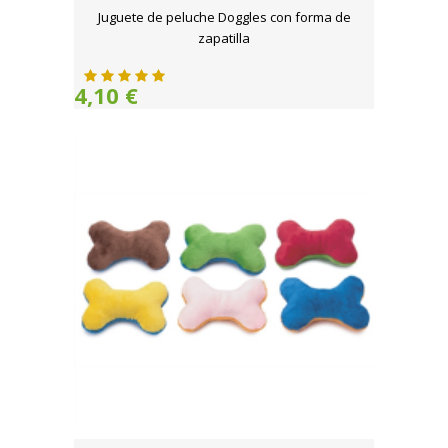
Juguete de peluche Doggles con forma de
zapatilla
4,10 €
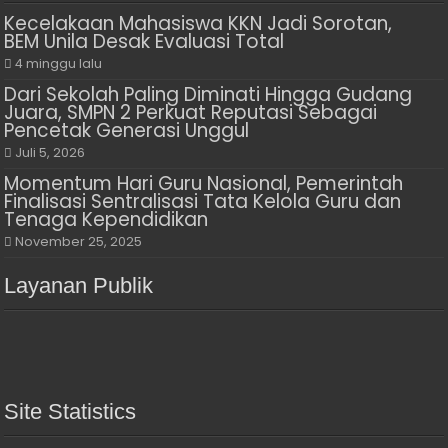
Kecelakaan Mahasiswa KKN Jadi Sorotan,
BEM Unila Desak Evaluasi Total
4 minggu lalu
Dari Sekolah Paling Diminati Hingga Gudang
Juara, SMPN 2 Perkuat Reputasi Sebagai
Pencetak Generasi Unggul
Juli 5, 2026
Momentum Hari Guru Nasional, Pemerintah
Finalisasi Sentralisasi Tata Kelola Guru dan
Tenaga Kependidikan
November 25, 2025
Layanan Publik
Site Statistics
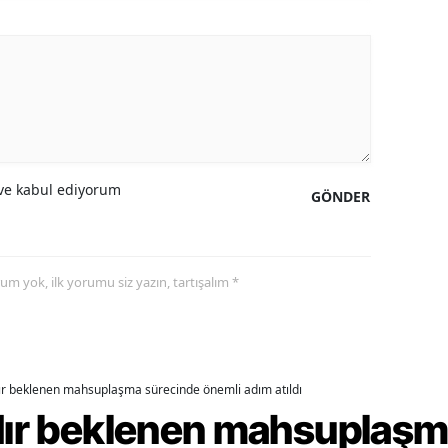
ersin
stanbul
zmir
ars
e kabul ediyorum
astamonu
GÖNDER
ayseri
rklareli
yorum yok, ilk yorumu siz yazın, tartışalım *
ırşehir
ocaeli
dır beklenen mahsuplaşma sürecinde önemli adım atıldı
onya
rdır beklenen mahsuplaş
ütahya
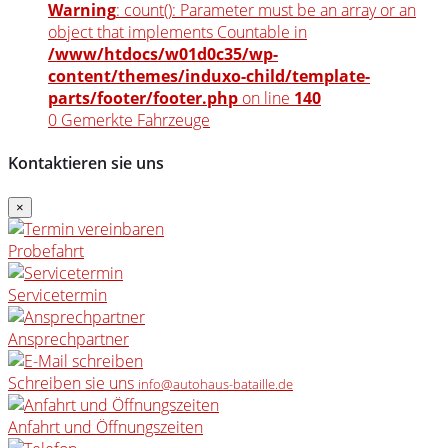
Warning
: count(): Parameter must be an array or an
object that implements Countable in
/www/htdocs/w01d0c35/wp-
content/themes/induxo-child/template-
parts/footer/footer.php
on line
140
0
Gemerkte Fahrzeuge
Kontaktieren sie uns
×
Probefahrt
Servicetermin
Ansprechpartner
Schreiben sie uns
info@autohaus-bataille.de
Anfahrt und Öffnungszeiten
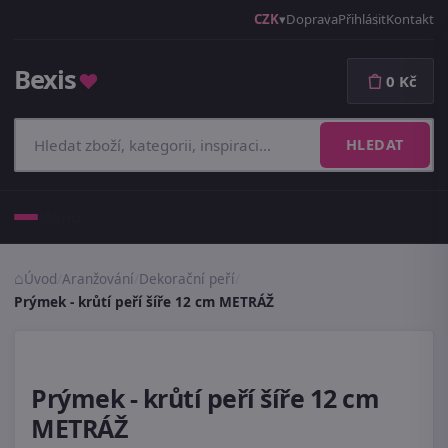
CZK
Doprava
Přihlásit
Kontakt
Bexis
♥
0 Kč
HLEDAT
Menu
Úvod
/
Aranžování
/
Dekorační peří
/
Prýmek - krůtí peří šíře 12 cm METRÁŽ
Prýmek - krůtí peří šíře 12 cm
METRÁŽ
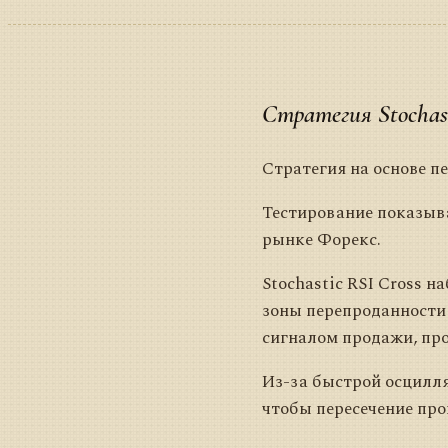
Стратегия Stochast
Стратегия на основе пе
Тестирование показыва
рынке Форекс.
Stochastic RSI Cross 
зоны перепроданности 
сигналом продажи, пр
Из-за быстрой осцилля
чтобы пересечение про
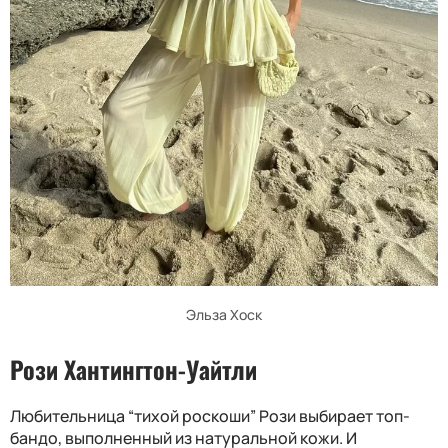
Эльза Хоск
Рози Хантингтон-Уайтли
Любительница “тихой роскоши” Рози выбирает топ-
бандо, выполненный из натуральной кожи. И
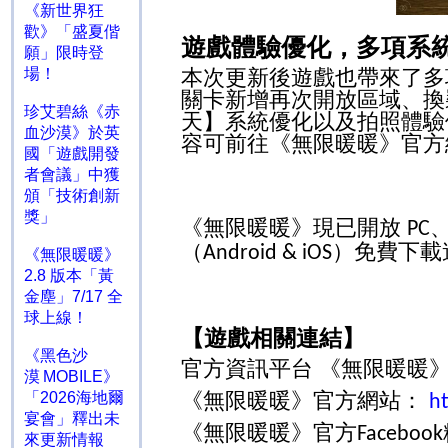
《新世界狂
歡》「盛夏偕
遊戲體驗優化，多項系
願」限時登
場！
本次更新後遊戲也帶來了多
關卡新增再次開放區域、換
珍艾碧絲《赤
天】系統優化以及拍照體驗
血沙漠》於英
容可前往《無限暖暖》官方
國「遊戲開發
者會議」中獲
頒「技術創新
獎」
《無限暖暖》現已開放
PC
（
）免費下載
Android & iOS
《無限暖暖》
2.8 版本「黃
金塵」7/17 全
球上線！
【遊戲相關連結】
《黑色沙
官方資訊平台 《無限暖暖
漠 MOBILE》
《無限暖暖》官方網站：
「2026海地爾
h
宴會」釋出未
《無限暖暖》官方
Facebook
來更新情報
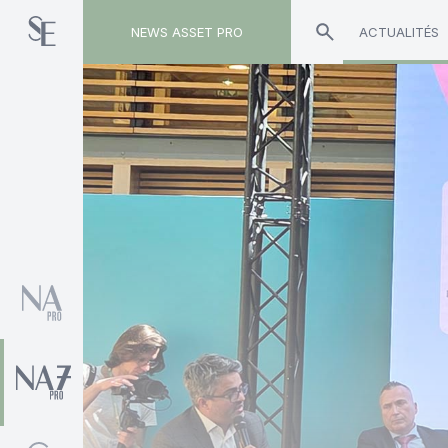
NEWS ASSET PRO
ACTUALITÉS
Toute l'actualité sur le tag "Cedrus &amp; Partn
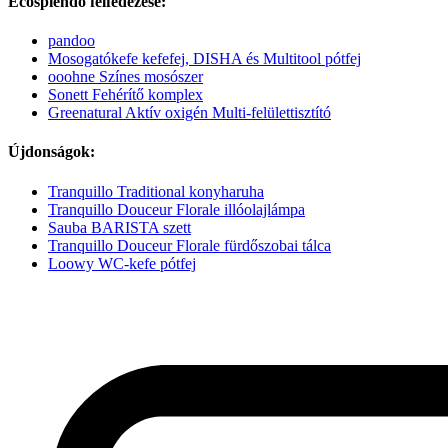
Ecosplendo felfedezése:
pandoo
Mosogatókefe kefefej, DISHA és Multitool pótfej
ooohne Színes mosószer
Sonett Fehérítő komplex
Greenatural Aktív oxigén Multi-felülettisztító
Újdonságok:
Tranquillo Traditional konyharuha
Tranquillo Douceur Florale illóolajlámpa
Sauba BARISTA szett
Tranquillo Douceur Florale fürdőszobai tálca
Loowy WC-kefe pótfej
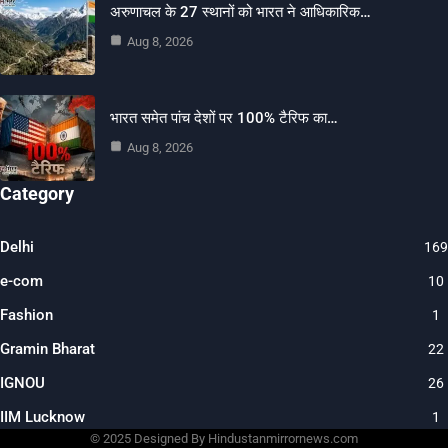
अरुणाचल के 27 स्थानों को भारत ने आधिकारिक…
Aug 8, 2026
भारत समेत पांच देशों पर 100% टैरिफ का…
Aug 8, 2026
Category
Delhi
169
e-com
10
Fashion
1
Gramin Bharat
22
IGNOU
26
IIM Lucknow
1
© 2025 Designed By Hindustanmirrornews.com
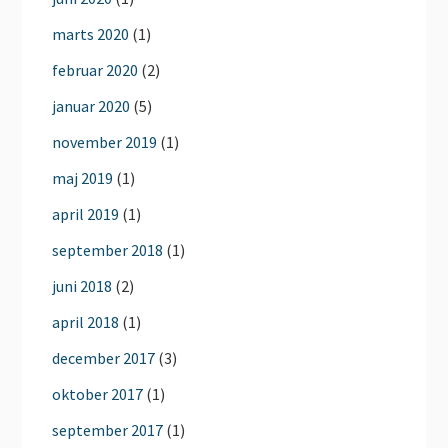
marts 2020
(1)
februar 2020
(2)
januar 2020
(5)
november 2019
(1)
maj 2019
(1)
april 2019
(1)
september 2018
(1)
juni 2018
(2)
april 2018
(1)
december 2017
(3)
oktober 2017
(1)
september 2017
(1)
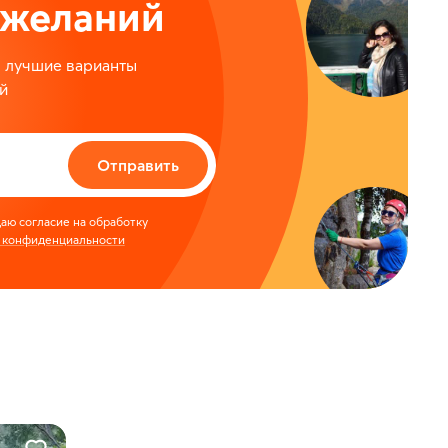
ожеланий
м лучшие варианты
й
Отправить
аю согласие на обработку
 конфиденциальности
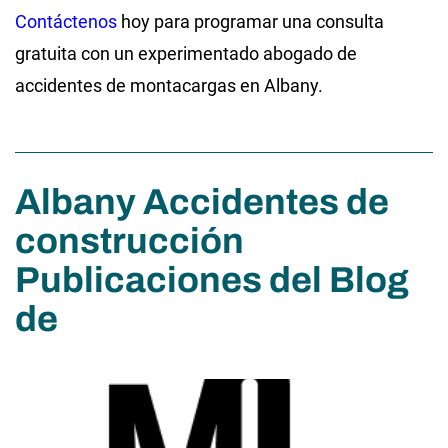
Contáctenos
hoy para programar una consulta
gratuita con un experimentado abogado de
accidentes de montacargas en Albany.
Albany Accidentes de
construcción
Publicaciones del Blog
de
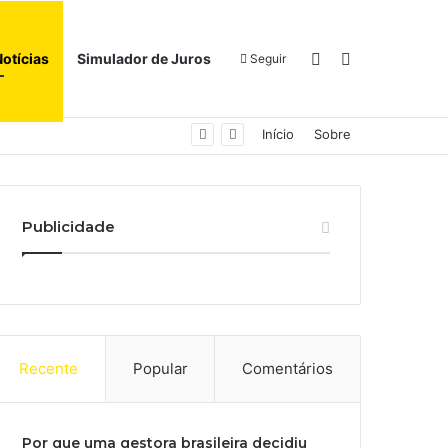
Switch skin
Procurar por
Notícias
Simulador de Juros
Seguir
Início
Sobre
Publicidade
Recente
Popular
Comentários
Por que uma gestora brasileira decidiu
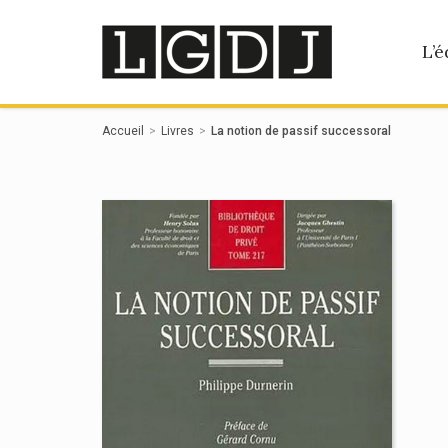
Panneau de gestion des cookies
L’é
Accueil
Livres
La notion de passif successoral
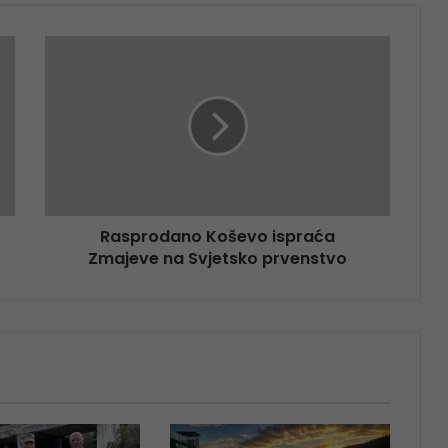
Rasprodano Koševo ispraća
Zmajeve na Svjetsko prvenstvo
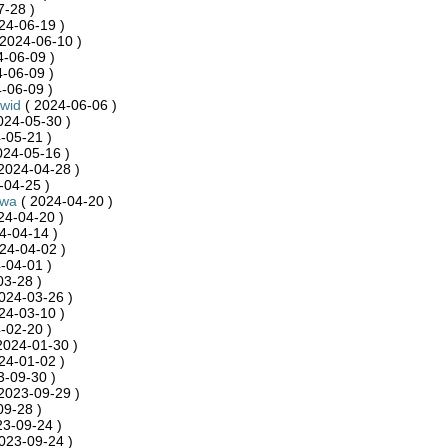
7-28 )
24-06-19 )
2024-06-10 )
-06-09 )
-06-09 )
-06-09 )
wid
( 2024-06-06 )
024-05-30 )
-05-21 )
024-05-16 )
2024-04-28 )
-04-25 )
kwa
( 2024-04-20 )
24-04-20 )
4-04-14 )
24-04-02 )
-04-01 )
03-28 )
024-03-26 )
24-03-10 )
-02-20 )
2024-01-30 )
24-01-02 )
3-09-30 )
2023-09-29 )
09-28 )
23-09-24 )
023-09-24 )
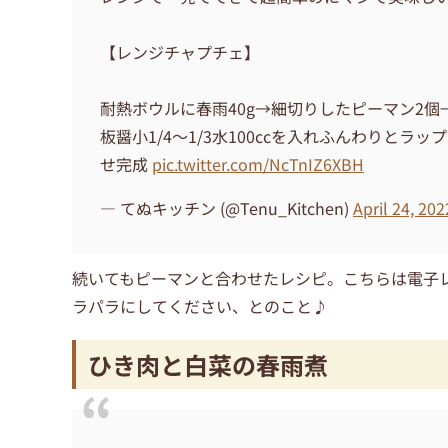
【レンジチャプチェ】
耐熱ボウルに春雨40g→細切りしたピーマン2個→
板醤小1/4〜1/3水100ccを入れふんわりとラ
せ完成
pic.twitter.com/NcTnIZ6XBH
— てぬキッチン (@Tenu_Kitchen)
April 24, 202
続いてもピーマンと合わせたレシピ。こちらは電子
ラパラにしてください、とのこと♪
ひき肉と白菜の春雨煮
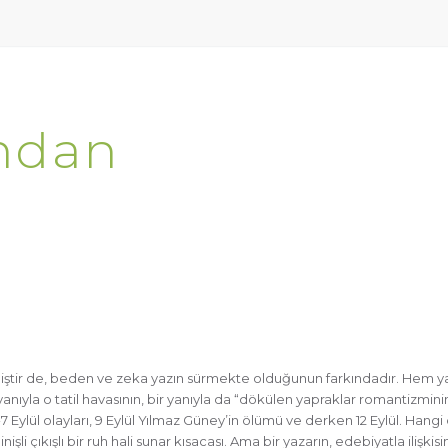
ından
iştir de, beden ve zeka yazın sürmekte olduğunun farkındadır. Hem ya
 yanıyla o tatil havasının, bir yanıyla da “dökülen yapraklar romantizmi
ı. 6-7 Eylül olayları, 9 Eylül Yılmaz Güney’in ölümü ve derken 12 Eylül. H
inişli çıkışlı bir ruh hali sunar kısacası. Ama bir yazarın, edebiyatla ili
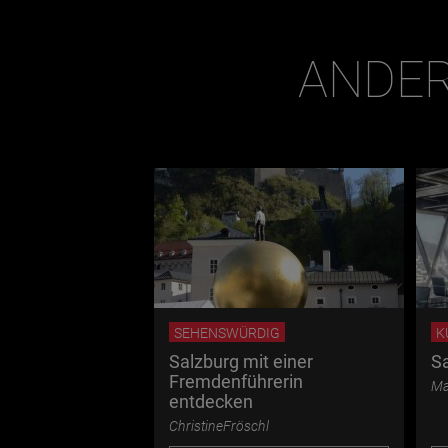
ANDER
SEHENSWÜRDIG
K
Salzburg mit einer
S
Fremdenführerin
Ma
entdecken
ChristineFröschl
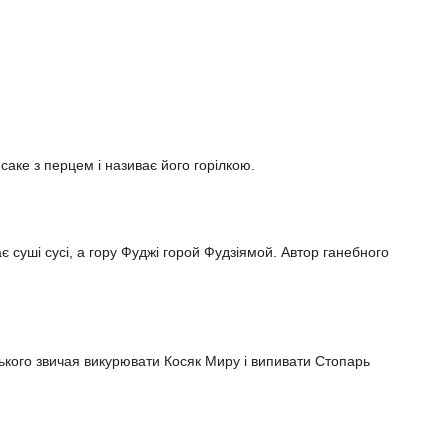
саке з перцем і називає його горілкою.
суші сусі, а гору Фуджі горой Фудзіямой. Автор ганебного
ського звичая викурювати Косяк Миру і випивати Стопарь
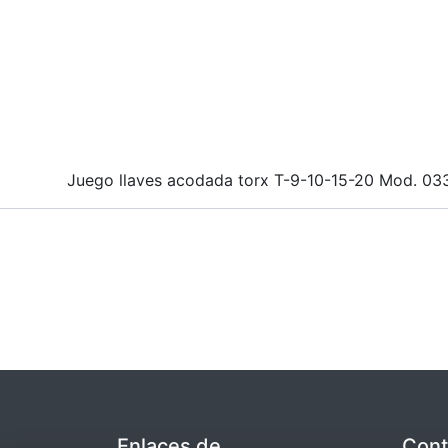
Juego llaves acodada torx T-9-10-15-20 Mod. 03
Enlaces de
Cont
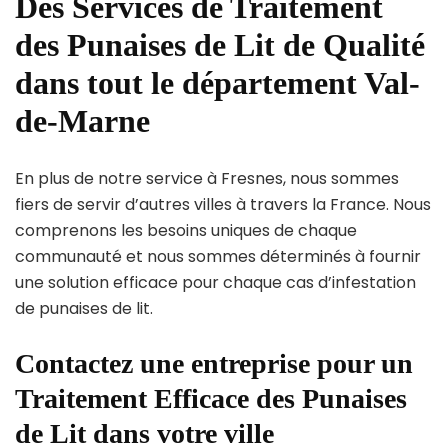
Des Services de Traitement
des Punaises de Lit de Qualité
dans tout le département Val-
de-Marne
En plus de notre service à Fresnes, nous sommes
fiers de servir d’autres villes à travers la France. Nous
comprenons les besoins uniques de chaque
communauté et nous sommes déterminés à fournir
une solution efficace pour chaque cas d’infestation
de punaises de lit.
Contactez une entreprise pour un
Traitement Efficace des Punaises
de Lit dans votre ville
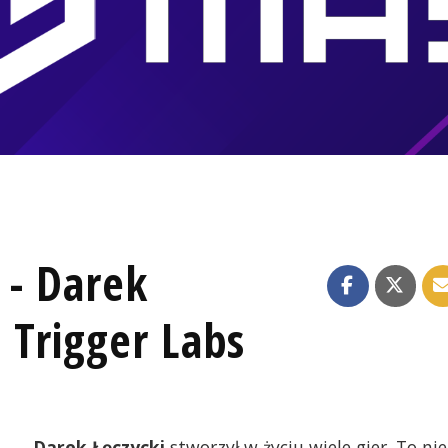
 - Darek
a Trigger Labs
Darek Łęczycki
stworzył w życiu wiele gier. To nie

§ Problem
Type out each line of the records above exactly, skipping any pictures.

§ Answer for this exercise
Juguete de peluche Doggles con forma de
zapatilla
4,10 €
Kecelakaan Mahasiswa KKN Jadi Sorotan,
BEM Unila Desak Evaluasi Total
4 minggu lalu
Dari Sekolah Paling Diminati Hingga Gudang
Juara, SMPN 2 Perkuat Reputasi Sebagai
Pencetak Generasi Unggul
Juli 5, 2026
Momentum Hari Guru Nasional, Pemerintah
Finalisasi Sentralisasi Tata Kelola Guru dan
Tenaga Kependidikan
November 25, 2025
Layanan Publik
Site Statistics
ersin
stanbul
zmir
ars
e kabul ediyorum
astamonu
GÖNDER
ayseri
rklareli
yorum yok, ilk yorumu siz yazın, tartışalım *
ırşehir
ocaeli
dır beklenen mahsuplaşma sürecinde önemli adım atıldı
onya
rdır beklenen mahsuplaş
ütahya
Warning
: count(): Parameter must be an array or an
object that implements Countable in
/www/htdocs/w01d0c35/wp-
content/themes/induxo-child/template-
parts/footer/footer.php
on line
140
0
Gemerkte Fahrzeuge
Kontaktieren sie uns
×
Probefahrt
Servicetermin
Ansprechpartner
Schreiben sie uns
info@autohaus-bataille.de
Anfahrt und Öffnungszeiten
CZK
Doprava
Přihlásit
Kontakt
Bexis
♥
0 Kč
HLEDAT
Menu
Úvod
/
Aranžování
/
Dekorační peří
/
Prýmek - krůtí peří šíře 12 cm METRÁŽ
Prýmek - krůtí peří šíře 12 cm
METRÁŽ
Стратегия Stochast
Стратегия на основе пе
Тестирование показыва
рынке Форекс.
Stochastic RSI Cross 
зоны перепроданности 
сигналом продажи, пр
Из-за быстрой осцилля
чтобы пересечение про
Эльза Хоск
Рози Хантингтон-Уайтли
Любительница “тихой роскоши” Рози выбирает топ-
бандо, выполненный из натуральной кожи. И
《新世界狂
歡》「盛夏偕
遊戲體驗優化，多項系
願」限時登
場！
本次更新後遊戲也帶來了多
關卡新增再次開放區域、換
珍艾碧絲《赤
天】系統優化以及拍照體驗
血沙漠》於英
容可前往《無限暖暖》官方
國「遊戲開發
者會議」中獲
頒「技術創新
獎」
《無限暖暖》現已開放
PC
（
）免費下載
Android & iOS
《無限暖暖》
2.8 版本「黃
金塵」7/17 全
球上線！
【遊戲相關連結】
《黑色沙
官方資訊平台 《無限暖暖
漠 MOBILE》
《無限暖暖》官方網站：
「2026海地爾
h
宴會」釋出未
《無限暖暖》官方
Facebook
來更新情報
NEWS ASSET PRO
ACTUALITÉS
Toute l'actualité sur le tag "Cedrus &amp; Partn
Ecosplendo felfedezése:
pandoo
Mosogatókefe kefefej, DISHA és Multitool pótfej
ooohne Színes mosószer
Sonett Fehérítő komplex
Greenatural Aktív oxigén Multi-felülettisztító
Újdonságok:
Tranquillo Traditional konyharuha
Tranquillo Douceur Florale illóolajlámpa
Sauba BARISTA szett
Tranquillo Douceur Florale fürdőszobai tálca
Loowy WC-kefe pótfej
अरुणाचल के 27 स्थानों को भारत ने आधिकारिक…
Aug 8, 2026
भारत समेत पांच देशों पर 100% टैरिफ का…
Aug 8, 2026
Category
Delhi
169
e-com
10
Fashion
1
Gramin Bharat
22
IGNOU
26
IIM Lucknow
1
© 2025 Designed By Hindustanmirrornews.com
marts 2020
(1)
februar 2020
(2)
januar 2020
(5)
november 2019
(1)
maj 2019
(1)
april 2019
(1)
september 2018
(1)
juni 2018
(2)
april 2018
(1)
december 2017
(3)
oktober 2017
(1)
september 2017
(1)
ожеланий
м лучшие варианты
й
Отправить
аю согласие на обработку
 конфиденциальности
Contáctenos
hoy para programar una consulta
gratuita con un experimentado abogado de
accidentes de montacargas en Albany.
Albany Accidentes de
construcción
Publicaciones del Blog
de
Switch skin
Procurar por
Notícias
Simulador de Juros
Seguir
Início
Sobre
Publicidade
Recente
Popular
Comentários
Por que uma gestora brasileira decidiu
Panneau de gestion des cookies
L’é
Accueil
Livres
La notion de passif successoral
Rasprodano Koševo ispraća
Zmajeve na Svjetsko prvenstvo
7-28 )
24-06-19 )
2024-06-10 )
-06-09 )
-06-09 )
-06-09 )
wid
( 2024-06-06 )
024-05-30 )
-05-21 )
024-05-16 )
2024-04-28 )
-04-25 )
kwa
( 2024-04-20 )
24-04-20 )
4-04-14 )
24-04-02 )
-04-01 )
03-28 )
024-03-26 )
24-03-10 )
-02-20 )
2024-01-30 )
24-01-02 )
3-09-30 )
2023-09-29 )
09-28 )
23-09-24 )
023-09-24 )
【レンジチャプチェ】
耐熱ボウルに春雨40g→細切りしたピーマン2個→
板醤小1/4〜1/3水100ccを入れふんわりとラ
せ完成
pic.twitter.com/NcTnIZ6XBH
— てぬキッチン (@Tenu_Kitchen)
April 24, 202
続いてもピーマンと合わせたレシピ。こちらは電子
ラパラにしてください、とのこと♪
ひき肉と白菜の春雨煮
ından
iştir de, beden ve zeka yazın sürmekte olduğunun farkındadır. Hem ya
 yanıyla o tatil havasının, bir yanıyla da “dökülen yapraklar romantizmi
ı. 6-7 Eylül olayları, 9 Eylül Yılmaz Güney’in ölümü ve derken 12 Eylül. H
inişli çıkışlı bir ruh hali sunar kısacası. Ama bir yazarın, edebiyatla ili
ANDER
SEHENSWÜRDIG
K
Salzburg mit einer
S
Fremdenführerin
Ma
entdecken
ChristineFröschl
саке з перцем і називає його горілкою.
суші сусі, а гору Фуджі горой Фудзіямой. Автор ганебного
ського звичая викурювати Косяк Миру і випивати Стопарь
Juego llaves acodada torx T-9-10-15-20 Mod. 03
Enlaces de
Cont
Des Services de Traitement
des Punaises de Lit de Qualité
dans tout le département Val-
de-Marne
En plus de notre service à Fresnes, nous sommes
fiers de servir d’autres villes à travers la France. Nous
comprenons les besoins uniques de chaque
communauté et nous sommes déterminés à fournir
une solution efficace pour chaque cas d’infestation
de punaises de lit.
Contactez une entreprise pour un
Traitement Efficace des Punaises
de Lit dans votre ville
 - Darek
a Trigger Labs
Darek Łęczycki
stworzył w życiu wiele gier. To nie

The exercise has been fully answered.